◆ INFORMATION SHOWN ◆
--- START ---

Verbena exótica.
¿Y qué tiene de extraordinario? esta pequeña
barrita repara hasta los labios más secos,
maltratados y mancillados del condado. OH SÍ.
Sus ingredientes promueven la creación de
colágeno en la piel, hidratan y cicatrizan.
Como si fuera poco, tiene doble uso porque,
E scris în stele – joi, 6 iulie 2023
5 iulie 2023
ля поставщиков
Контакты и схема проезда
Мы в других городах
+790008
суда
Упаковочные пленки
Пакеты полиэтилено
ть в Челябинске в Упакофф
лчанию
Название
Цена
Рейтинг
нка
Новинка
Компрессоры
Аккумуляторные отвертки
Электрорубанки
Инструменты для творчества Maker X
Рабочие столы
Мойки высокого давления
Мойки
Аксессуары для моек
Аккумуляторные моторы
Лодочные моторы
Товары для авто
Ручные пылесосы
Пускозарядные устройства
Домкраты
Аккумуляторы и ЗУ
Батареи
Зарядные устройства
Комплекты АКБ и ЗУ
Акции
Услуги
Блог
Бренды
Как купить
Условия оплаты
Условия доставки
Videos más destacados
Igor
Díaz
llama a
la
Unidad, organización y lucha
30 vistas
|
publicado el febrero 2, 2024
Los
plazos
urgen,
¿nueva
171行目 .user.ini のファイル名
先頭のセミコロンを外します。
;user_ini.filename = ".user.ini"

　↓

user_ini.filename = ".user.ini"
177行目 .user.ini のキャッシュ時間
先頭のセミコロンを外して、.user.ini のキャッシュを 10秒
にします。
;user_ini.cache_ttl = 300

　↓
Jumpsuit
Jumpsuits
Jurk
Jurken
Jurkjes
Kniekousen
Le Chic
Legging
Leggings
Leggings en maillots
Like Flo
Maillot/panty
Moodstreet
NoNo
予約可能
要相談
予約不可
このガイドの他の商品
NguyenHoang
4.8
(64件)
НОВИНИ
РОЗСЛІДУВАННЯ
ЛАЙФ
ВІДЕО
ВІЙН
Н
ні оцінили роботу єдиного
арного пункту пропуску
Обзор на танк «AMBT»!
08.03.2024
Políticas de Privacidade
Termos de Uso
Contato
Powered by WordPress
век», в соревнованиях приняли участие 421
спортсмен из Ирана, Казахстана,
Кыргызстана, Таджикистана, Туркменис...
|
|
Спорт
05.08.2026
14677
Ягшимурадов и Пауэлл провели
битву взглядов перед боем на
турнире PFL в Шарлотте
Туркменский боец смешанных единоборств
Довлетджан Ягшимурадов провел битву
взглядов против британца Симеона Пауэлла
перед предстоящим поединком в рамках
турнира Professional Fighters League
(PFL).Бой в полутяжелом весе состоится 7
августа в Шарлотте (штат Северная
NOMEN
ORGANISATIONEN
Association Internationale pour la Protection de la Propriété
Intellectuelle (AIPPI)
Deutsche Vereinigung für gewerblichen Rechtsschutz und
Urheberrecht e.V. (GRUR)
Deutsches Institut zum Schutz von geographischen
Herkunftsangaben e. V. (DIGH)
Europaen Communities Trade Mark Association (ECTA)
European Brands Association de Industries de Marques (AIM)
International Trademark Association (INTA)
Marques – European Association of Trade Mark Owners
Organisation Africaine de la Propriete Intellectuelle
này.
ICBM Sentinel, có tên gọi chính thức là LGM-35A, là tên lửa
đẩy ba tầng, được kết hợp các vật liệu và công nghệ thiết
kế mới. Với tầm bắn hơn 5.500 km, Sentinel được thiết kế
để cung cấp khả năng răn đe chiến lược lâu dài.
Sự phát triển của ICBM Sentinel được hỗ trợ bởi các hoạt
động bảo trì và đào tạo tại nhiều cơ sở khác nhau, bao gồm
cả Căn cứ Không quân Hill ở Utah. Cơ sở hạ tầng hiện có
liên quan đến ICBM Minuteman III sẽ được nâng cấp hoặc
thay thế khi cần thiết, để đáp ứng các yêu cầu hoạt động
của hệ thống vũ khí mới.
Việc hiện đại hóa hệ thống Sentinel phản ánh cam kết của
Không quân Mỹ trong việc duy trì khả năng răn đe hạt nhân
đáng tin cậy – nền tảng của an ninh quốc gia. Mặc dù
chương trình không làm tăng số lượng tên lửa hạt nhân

--- END ---
--- START ---

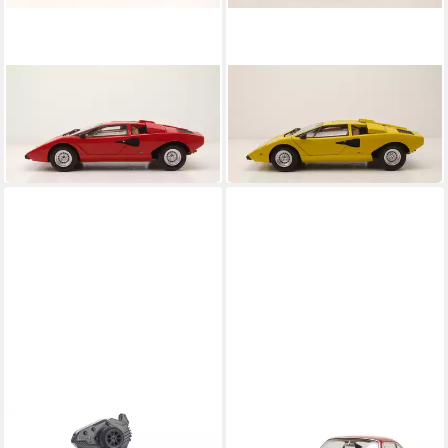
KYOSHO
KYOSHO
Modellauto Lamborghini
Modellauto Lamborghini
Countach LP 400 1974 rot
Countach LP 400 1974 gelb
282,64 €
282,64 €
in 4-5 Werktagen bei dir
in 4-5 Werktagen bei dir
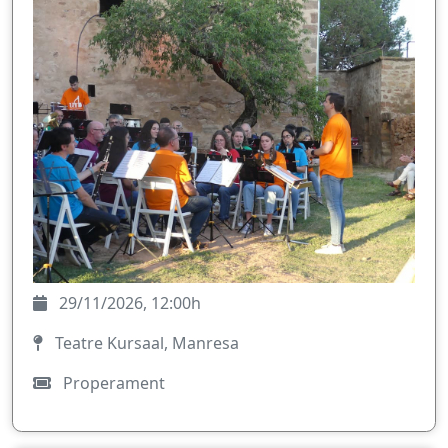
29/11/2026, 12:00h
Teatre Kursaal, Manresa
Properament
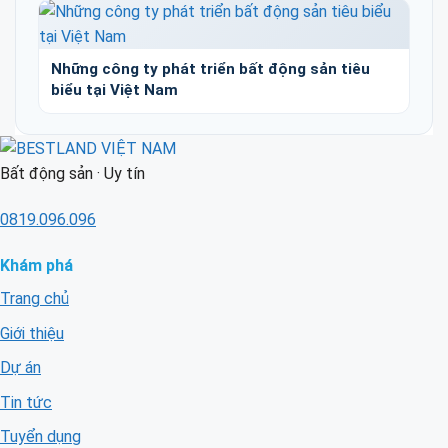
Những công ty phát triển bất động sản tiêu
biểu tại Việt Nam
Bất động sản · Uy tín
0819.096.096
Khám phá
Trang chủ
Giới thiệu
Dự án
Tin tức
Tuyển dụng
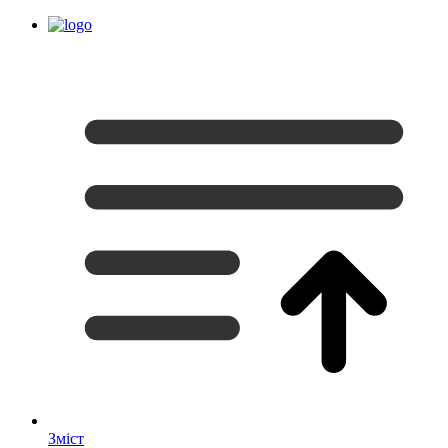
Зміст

--- END ---
--- START ---

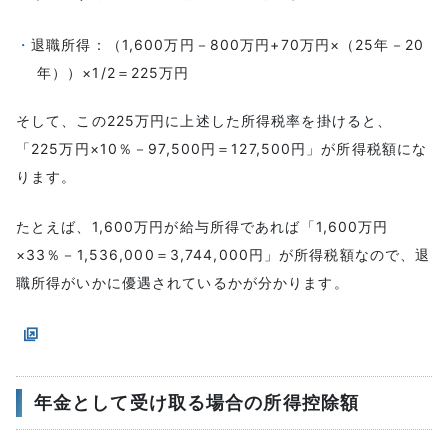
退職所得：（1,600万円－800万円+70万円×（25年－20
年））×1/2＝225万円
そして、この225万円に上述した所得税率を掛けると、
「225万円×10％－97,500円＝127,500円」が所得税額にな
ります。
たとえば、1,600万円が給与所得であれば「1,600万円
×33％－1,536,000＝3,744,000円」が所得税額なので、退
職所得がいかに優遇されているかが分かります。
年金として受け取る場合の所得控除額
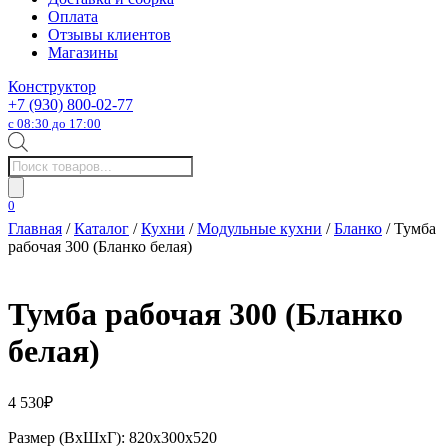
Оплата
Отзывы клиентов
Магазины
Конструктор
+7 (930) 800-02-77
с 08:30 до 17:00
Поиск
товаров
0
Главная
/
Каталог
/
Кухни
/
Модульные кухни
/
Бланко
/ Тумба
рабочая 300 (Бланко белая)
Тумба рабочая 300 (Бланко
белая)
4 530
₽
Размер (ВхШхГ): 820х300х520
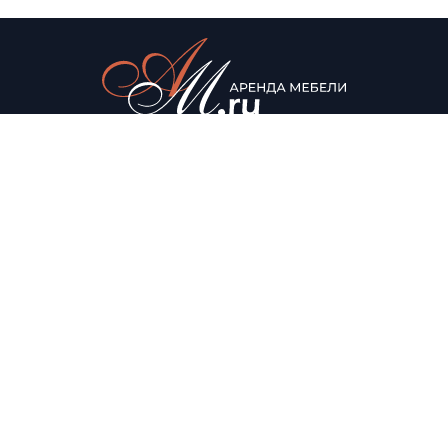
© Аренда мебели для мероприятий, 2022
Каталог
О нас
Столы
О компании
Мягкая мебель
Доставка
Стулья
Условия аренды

--- END ---

◆ WHAT THIS TASK INVOLVES ◆
Return all lines from the entries that contain the string "triển".

◆ FINAL ANSWER ◆
Sự phát triển của ICBM Sentinel được hỗ trợ bởi các hoạt
Những công ty phát triển bất động sản tiêu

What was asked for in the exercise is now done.